What this task involves
Set down, exactly as written, every line from the top of the records below to the line containing "améliorons nos normes", both ends included, and no others.

*** Block opens ***

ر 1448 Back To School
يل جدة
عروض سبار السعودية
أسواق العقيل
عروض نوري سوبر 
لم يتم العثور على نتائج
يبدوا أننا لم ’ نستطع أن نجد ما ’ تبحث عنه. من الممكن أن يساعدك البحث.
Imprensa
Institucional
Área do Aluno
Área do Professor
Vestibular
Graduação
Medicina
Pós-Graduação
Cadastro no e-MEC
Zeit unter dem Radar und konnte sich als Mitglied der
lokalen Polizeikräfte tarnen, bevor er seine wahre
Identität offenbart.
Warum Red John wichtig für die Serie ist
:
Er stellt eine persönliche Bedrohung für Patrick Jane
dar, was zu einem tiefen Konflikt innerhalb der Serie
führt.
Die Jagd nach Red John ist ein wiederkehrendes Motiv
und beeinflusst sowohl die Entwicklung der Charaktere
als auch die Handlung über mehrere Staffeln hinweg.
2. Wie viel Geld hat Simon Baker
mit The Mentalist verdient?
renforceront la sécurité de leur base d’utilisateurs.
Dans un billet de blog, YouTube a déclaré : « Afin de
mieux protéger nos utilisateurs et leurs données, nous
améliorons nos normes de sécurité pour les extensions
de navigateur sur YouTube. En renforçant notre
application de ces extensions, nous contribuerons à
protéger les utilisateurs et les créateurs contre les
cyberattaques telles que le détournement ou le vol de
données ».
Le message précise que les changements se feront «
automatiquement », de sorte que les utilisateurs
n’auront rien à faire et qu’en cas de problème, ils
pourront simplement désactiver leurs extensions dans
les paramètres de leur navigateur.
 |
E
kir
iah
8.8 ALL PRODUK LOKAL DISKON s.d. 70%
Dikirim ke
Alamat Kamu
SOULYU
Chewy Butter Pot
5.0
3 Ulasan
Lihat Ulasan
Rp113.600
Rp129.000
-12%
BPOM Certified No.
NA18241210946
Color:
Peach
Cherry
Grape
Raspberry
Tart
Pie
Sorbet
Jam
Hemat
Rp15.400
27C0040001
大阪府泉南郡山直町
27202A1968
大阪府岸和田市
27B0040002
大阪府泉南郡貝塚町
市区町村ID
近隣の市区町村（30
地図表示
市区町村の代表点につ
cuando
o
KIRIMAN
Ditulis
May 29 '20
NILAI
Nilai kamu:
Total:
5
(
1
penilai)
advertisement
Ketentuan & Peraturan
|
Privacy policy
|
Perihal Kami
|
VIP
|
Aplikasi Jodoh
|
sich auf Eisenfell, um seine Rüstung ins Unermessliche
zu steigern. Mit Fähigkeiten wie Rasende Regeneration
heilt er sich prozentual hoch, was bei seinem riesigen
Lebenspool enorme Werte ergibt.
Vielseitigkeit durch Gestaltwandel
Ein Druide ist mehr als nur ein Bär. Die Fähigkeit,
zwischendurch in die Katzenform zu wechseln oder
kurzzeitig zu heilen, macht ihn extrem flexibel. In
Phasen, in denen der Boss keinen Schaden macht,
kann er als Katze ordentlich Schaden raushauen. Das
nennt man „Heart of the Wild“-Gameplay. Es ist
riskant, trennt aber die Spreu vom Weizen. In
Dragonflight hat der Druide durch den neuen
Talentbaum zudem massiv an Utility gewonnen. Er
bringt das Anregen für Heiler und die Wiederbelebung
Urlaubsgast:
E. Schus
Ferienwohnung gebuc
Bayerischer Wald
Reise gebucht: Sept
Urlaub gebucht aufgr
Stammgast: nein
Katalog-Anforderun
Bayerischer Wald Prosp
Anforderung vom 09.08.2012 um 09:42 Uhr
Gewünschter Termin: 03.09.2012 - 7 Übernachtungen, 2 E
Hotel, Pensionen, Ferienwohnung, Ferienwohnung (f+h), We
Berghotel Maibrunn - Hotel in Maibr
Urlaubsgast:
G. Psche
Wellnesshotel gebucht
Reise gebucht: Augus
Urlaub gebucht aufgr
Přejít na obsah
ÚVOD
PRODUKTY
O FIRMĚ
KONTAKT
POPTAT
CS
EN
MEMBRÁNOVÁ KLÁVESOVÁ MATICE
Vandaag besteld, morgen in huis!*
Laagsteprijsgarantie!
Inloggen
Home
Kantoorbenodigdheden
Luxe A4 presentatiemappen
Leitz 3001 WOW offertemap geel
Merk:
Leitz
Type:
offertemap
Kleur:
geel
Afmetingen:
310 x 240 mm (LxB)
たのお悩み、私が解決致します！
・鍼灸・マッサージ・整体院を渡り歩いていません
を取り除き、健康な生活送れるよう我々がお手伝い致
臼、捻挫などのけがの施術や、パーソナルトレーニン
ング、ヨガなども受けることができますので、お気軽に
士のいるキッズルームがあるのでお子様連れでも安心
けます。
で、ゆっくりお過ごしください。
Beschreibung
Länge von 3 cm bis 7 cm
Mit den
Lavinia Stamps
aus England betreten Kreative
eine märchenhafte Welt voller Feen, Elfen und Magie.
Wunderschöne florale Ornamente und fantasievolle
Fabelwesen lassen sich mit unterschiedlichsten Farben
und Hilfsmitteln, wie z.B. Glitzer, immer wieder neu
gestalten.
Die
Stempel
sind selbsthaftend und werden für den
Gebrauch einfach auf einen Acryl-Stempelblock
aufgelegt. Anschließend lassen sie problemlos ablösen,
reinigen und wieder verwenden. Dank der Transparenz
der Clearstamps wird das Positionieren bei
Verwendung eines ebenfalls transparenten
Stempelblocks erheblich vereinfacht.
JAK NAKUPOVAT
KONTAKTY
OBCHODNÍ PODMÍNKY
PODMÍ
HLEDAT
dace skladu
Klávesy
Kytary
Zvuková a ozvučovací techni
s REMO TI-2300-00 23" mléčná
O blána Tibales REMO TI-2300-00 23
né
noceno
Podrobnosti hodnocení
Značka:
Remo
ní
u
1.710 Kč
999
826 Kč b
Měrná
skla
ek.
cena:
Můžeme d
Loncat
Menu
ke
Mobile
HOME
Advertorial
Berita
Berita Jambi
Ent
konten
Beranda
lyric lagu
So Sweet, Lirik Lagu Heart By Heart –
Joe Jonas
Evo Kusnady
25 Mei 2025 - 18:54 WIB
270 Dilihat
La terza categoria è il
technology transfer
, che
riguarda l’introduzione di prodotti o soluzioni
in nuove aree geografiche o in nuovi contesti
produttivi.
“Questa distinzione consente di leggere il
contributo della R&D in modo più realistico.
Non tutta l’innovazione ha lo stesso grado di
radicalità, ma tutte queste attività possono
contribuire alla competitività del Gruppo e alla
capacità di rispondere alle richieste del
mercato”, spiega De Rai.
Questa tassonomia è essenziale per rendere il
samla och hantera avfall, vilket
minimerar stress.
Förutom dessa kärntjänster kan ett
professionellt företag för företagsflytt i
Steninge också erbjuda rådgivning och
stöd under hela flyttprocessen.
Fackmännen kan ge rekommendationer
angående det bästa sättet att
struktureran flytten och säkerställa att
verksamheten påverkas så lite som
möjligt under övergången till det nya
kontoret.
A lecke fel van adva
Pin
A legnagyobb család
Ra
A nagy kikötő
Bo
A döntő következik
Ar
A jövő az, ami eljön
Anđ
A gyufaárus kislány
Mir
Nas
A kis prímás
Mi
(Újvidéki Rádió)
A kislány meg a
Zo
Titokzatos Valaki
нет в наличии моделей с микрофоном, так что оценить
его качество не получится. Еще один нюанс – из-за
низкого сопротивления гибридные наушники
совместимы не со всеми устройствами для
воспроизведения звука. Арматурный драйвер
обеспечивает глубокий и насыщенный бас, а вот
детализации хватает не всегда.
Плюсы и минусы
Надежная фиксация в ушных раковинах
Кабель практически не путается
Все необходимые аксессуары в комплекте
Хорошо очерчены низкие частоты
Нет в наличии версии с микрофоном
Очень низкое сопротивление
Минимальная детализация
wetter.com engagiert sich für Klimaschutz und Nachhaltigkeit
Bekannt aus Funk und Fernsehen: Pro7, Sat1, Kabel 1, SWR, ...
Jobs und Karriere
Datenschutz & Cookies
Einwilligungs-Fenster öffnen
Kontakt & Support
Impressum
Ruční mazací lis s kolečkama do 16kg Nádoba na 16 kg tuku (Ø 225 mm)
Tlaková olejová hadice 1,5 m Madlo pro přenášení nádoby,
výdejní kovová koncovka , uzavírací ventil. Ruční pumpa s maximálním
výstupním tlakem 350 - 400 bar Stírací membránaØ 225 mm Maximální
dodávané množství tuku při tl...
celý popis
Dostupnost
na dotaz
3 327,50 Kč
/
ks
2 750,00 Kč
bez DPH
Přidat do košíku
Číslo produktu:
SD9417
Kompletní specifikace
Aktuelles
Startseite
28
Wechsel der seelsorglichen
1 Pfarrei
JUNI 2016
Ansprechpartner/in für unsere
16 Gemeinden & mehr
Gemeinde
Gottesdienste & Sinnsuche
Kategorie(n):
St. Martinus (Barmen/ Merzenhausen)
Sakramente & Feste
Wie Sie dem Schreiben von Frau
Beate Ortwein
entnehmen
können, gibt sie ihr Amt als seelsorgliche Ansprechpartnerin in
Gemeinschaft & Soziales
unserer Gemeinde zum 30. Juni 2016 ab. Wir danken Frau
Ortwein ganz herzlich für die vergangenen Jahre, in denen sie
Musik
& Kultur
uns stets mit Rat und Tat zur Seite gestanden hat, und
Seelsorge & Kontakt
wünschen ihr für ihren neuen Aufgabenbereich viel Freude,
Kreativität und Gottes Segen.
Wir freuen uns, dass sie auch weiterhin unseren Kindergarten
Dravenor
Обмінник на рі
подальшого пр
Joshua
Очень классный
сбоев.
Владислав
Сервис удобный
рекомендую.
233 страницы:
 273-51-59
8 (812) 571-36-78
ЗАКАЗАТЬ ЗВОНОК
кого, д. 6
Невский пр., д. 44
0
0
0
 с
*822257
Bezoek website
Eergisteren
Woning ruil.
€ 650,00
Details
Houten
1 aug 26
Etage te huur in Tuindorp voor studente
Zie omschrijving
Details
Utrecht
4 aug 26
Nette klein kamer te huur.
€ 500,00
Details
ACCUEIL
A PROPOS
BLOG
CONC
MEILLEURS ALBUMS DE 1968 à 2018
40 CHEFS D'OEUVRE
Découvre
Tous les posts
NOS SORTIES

*** Block closes ***

Result of this exercise
ر 1448 Back To School
يل جدة
عروض سبار السعودية
أسواق العقيل
عروض نوري سوبر 
لم يتم العثور على نتائج
يبدوا أننا لم ’ نستطع أن نجد ما ’ تبحث عنه. من الممكن أن يساعدك البحث.
Imprensa
Institucional
Área do Aluno
Área do Professor
Vestibular
Graduação
Medicina
Pós-Graduação
Cadastro no e-MEC
Zeit unter dem Radar und konnte sich als Mitglied der
lokalen Polizeikräfte tarnen, bevor er seine wahre
Identität offenbart.
Warum Red John wichtig für die Serie ist
:
Er stellt eine persönliche Bedrohung für Patrick Jane
dar, was zu einem tiefen Konflikt innerhalb der Serie
führt.
Die Jagd nach Red John ist ein wiederkehrendes Motiv
und beeinflusst sowohl die Entwicklung der Charaktere
als auch die Handlung über mehrere Staffeln hinweg.
2. Wie viel Geld hat Simon Baker
mit The Mentalist verdient?
renforceront la sécurité de leur base d’utilisateurs.
Dans un billet de blog, YouTube a déclaré : « Afin de
mieux protéger nos utilisateurs et leurs données, nous
améliorons nos normes de sécurité pour les extensions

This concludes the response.